In some cases that may have been true, but in most cases it was not. This spoke to poor company communication more than any awesomeness people think that I think I possess.


I usually assume that the suits are usually normal people and good programmers are usually smart people. That doesn't mean that what a smart person says will be listened.

You have to see the world like them, think like them and, especially, talk like them. You have to understand their incentives in the company. Etc. If you don't make clear for them why your proposal is beneficial (to them, not to the company), then you lose.


"If you don't make clear for them why your proposal is beneficial (to them, not to the company), then you lose."

Fair point - basic human nature - but then people need to stop saying "you (developer) don't understand the business needs or the company's needs". I understand them quite well. If "the company" continues to employ people who need constant ego stroking every 5 minutes, then they'll continue to bounce along, and I'll go sell my skills to one of their competitors who is more open to input from all levels (to the extent any of those exist in that industry!) :)


Well, companies' needs and suits' needs intersect at some point. You have to be smart enough to see that intersection and to propose things that look good on both sides.


The suits have 'a feeling of the business'? If its as accurate as their views about 'commodity programmers', that explains a lot.

Management's output has no unit tests, no spec, few stats to hold accountable short of annual revenue. In my experience (30 years) they function through a combination of personal feelings and witchcraft. Those that luck out are considered special for no good reason - statistics shows there are usually outliers, so a dart-throwing monkey may do as well.

Ask the suits what problems they have? Its their job to drive the program. As 'commodities' why on earth should we have to pry vital information out of some overpaid manager? I don't mean to be spiteful here, but managers that don't know intimately the details of their program, tasks, direction and resources are useless drones.


You are wrong. Management does have output test: financials. Every executive is measured on the impact he has on the P&L and KPIs. You can say those metrics are flawed, and they can be, but the same most of the IT stuff I saw in my company is flawed (because it comes from commodity programmers).

Of course, the suits are mostly unpleasant people that do not respect your work. However, being the programmer generally a smarter guy, he could try to understand what the world vision of the suits really is (mostly: more profits, less cost) and work around that. Have you ever asked yourself why such horrible pieces of software like sharepoint are so common in companies? Because who sells them understands the world vision of the business people and he can put that into a crappy product and make god damn money...


Hit it on the head. more profits, less cost. And the quality spiral that ends in "those stupid commodity programmers, why do they turn out this crap and take so long?"

And the stupid commodity programmers shake their heads and turn their backs, because explaining "I said it took longer to do it right, and you chose fast and cheap every time, and now we are where I said we were going, but you made it my fault somehow" makes them sound petulant.

Yes, believe it or not we ARE trying to work around cost and earnings, but you shoot us in the foot every time. Why? Because you are rewarded using financials. And they are recomputed on too short a cycle to reflect quality.
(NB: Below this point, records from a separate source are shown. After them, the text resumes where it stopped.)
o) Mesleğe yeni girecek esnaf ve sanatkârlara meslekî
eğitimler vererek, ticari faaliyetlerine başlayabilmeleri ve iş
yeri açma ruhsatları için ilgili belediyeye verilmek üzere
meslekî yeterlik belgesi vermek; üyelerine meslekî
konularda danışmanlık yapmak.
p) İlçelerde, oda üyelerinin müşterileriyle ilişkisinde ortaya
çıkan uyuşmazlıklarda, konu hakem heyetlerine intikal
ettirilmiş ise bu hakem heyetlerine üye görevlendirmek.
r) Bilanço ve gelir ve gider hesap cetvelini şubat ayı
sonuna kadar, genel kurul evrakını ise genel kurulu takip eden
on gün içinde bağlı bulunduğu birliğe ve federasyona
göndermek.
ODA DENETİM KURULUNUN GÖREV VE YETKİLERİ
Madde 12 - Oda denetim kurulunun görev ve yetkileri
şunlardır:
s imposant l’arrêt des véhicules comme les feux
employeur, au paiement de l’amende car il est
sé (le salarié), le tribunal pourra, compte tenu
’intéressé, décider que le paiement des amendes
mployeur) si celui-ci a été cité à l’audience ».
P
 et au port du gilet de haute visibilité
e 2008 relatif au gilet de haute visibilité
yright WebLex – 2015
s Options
Bottom-line is remote from most folks in a company. Executives may be accountable for P&L but not anybody below that. What does a middle manager do? They optimize for their cost and milestones-complete. Which drives them to maximize their budget and minimize their deliverables. Which, if you think at all about it, are exactly opposite to the company goals.

Down below that, you have programmers. Who mostly care about the quality of what they do. But find their manager cares less than crap about that.
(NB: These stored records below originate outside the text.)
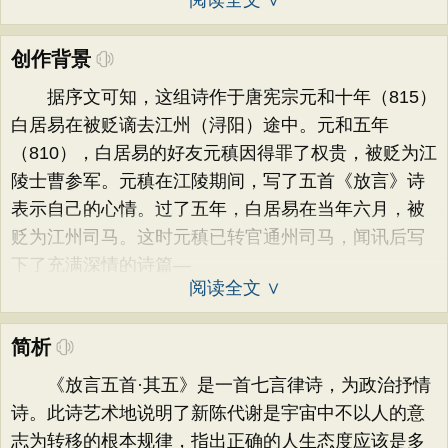
阅读全文 ∨
创作背景
据序文可知，这组诗作于唐宪宗元和十年（815）
白居易在被贬谪去江州（浔阳）途中。元和五年
（810），白居易的好友元稹因得罪了权贵，被贬为江
陵士曹参军。元稹在江陵期间，写了五首《放言》诗
表示自己的心情。过了五年，白居易在当年六月，被
贬为江州司马。这时元稹已转官通州司马，闻讯后写
下了充满深情的诗篇—
阅读全文 ∨
简析
《放言五首·其五》是一首七言律诗，为政治抒情
诗。此诗艺术地说明了新陈代谢是宇宙中不以人的意
志为转移的根本规律，指出正确的人生态度应该是多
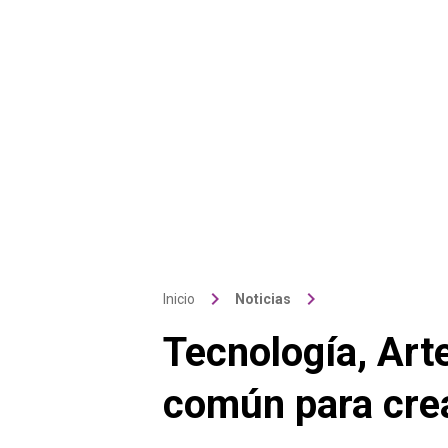
keyboard_arrow_right
keyboard_arrow_right
Inicio
Noticias
Tecnología, Art
común para crea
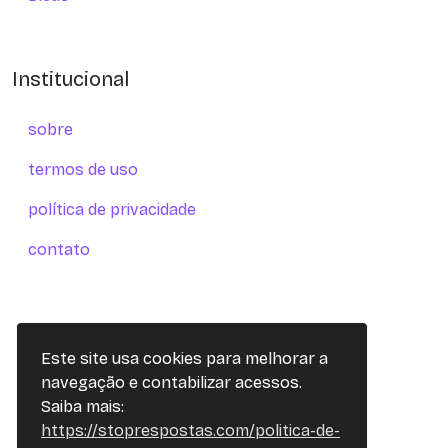
Institucional
sobre
termos de uso
política de privacidade
contato
Este site usa cookies para melhorar a
navegação e contabilizar acessos.
Saiba mais:
https://stoprespostas.com/politica-de-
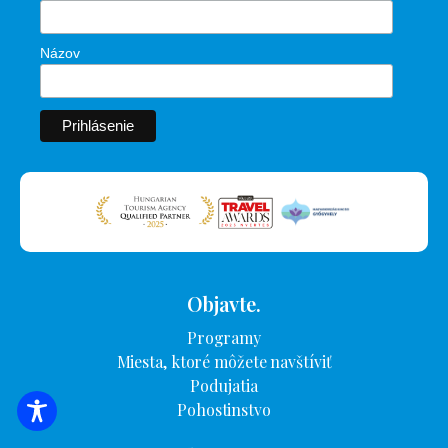
Názov
Objavte.
Programy
Miesta, ktoré môžete navštíviť
Podujatia
Pohostinstvo
VYHĽADÁVANIE UBYTOVANIA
So here we are. Right where your short-sighted financial goal-seeking puts us.


From the original question: Given that programming is generally more difficult […]

IMHO, one can stop reading at this point because an argument based on a flawed assumption is, well, flawed.


I've found that sometimes, like you in this case, I think some stated premise is just plain wrong, but when I read on, I find that I agree with the subsequent argument. In some of those cases, that is possible because the argument doesn't actually require the premise (other possibilities are that I'm being inconsistent, that on second inspection the argument is wrong, etc.). So you don't necessarily need to stop reading :).


Well, the question is flawed as well. In many places, developers are paid as much or more than project managers.


Regarding your last line: it heavily depends where you live. In some places, it won't get you anywhere...


That means you either move in the suits department, or you leave the company as programmer skills are not core for the business or the support of the business.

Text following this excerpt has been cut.